LucidDreamer: Towards High-Fidelity Text-to-3D Generation via Interval
Score Matching
- URL: http://arxiv.org/abs/2311.11284v3
- Date: Sat, 2 Dec 2023 02:57:54 GMT
- Title: LucidDreamer: Towards High-Fidelity Text-to-3D Generation via Interval
Score Matching
- Authors: Yixun Liang, Xin Yang, Jiantao Lin, Haodong Li, Xiaogang Xu, Yingcong
Chen
- Abstract summary: Recent advancements in text-to-3D generation have shown promise.
Many methods base themselves on Score Distillation Sampling (SDS)
We propose Interval Score Matching (ISM) to counteract over-smoothing.
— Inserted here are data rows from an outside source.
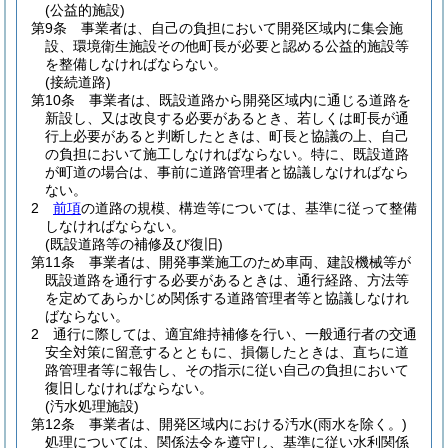
(公益的施設)
第9条
事業者は、自己の負担において開発区域内に集会施
設、環境衛生施設その他町長が必要と認める公益的施設等
を整備しなければならない。
(接続道路)
第10条
事業者は、既設道路から開発区域内に通じる道路を
新設し、又は改良する必要があるとき、若しくは町長が通
行上必要があると判断したときは、町長と協議の上、自己
の負担において施工しなければならない。
特に、既設道路
が町道の場合は、事前に道路管理者と協議しなければなら
ない。
2
前項
の道路の規模、構造等については、基準に従って整備
しなければならない。
(既設道路等の補修及び復旧)
第11条
事業者は、開発事業施工のため車両、建設機械等が
既設道路を通行する必要があるときは、通行経路、方法等
を定めてあらかじめ関係する道路管理者等と協議しなけれ
ばならない。
2
通行に際しては、適宜維持補修を行い、一般通行者の交通
安全対策に留意するとともに、損傷したときは、直ちに道
路管理者等に報告し、その指示に従い自己の負担において
復旧しなければならない。
(汚水処理施設)
第12条
事業者は、開発区域内における汚水
(雨水を除く。)
処理については、関係法令を遵守し、基準に従い水利関係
- Score: 33.696757740830506
- License: http://arxiv.org/licenses/nonexclusive-distrib/1.0/
- Abstract: The recent advancements in text-to-3D generation mark a significant milestone
in generative models, unlocking new possibilities for creating imaginative 3D
assets across various real-world scenarios. While recent advancements in
text-to-3D generation have shown promise, they often fall short in rendering
detailed and high-quality 3D models. This problem is especially prevalent as
many methods base themselves on Score Distillation Sampling (SDS). This paper
identifies a notable deficiency in SDS, that it brings inconsistent and
low-quality updating direction for the 3D model, causing the over-smoothing
effect. To address this, we propose a novel approach called Interval Score
Matching (ISM). ISM employs deterministic diffusing trajectories and utilizes
interval-based score matching to counteract over-smoothing. Furthermore, we
incorporate 3D Gaussian Splatting into our text-to-3D generation pipeline.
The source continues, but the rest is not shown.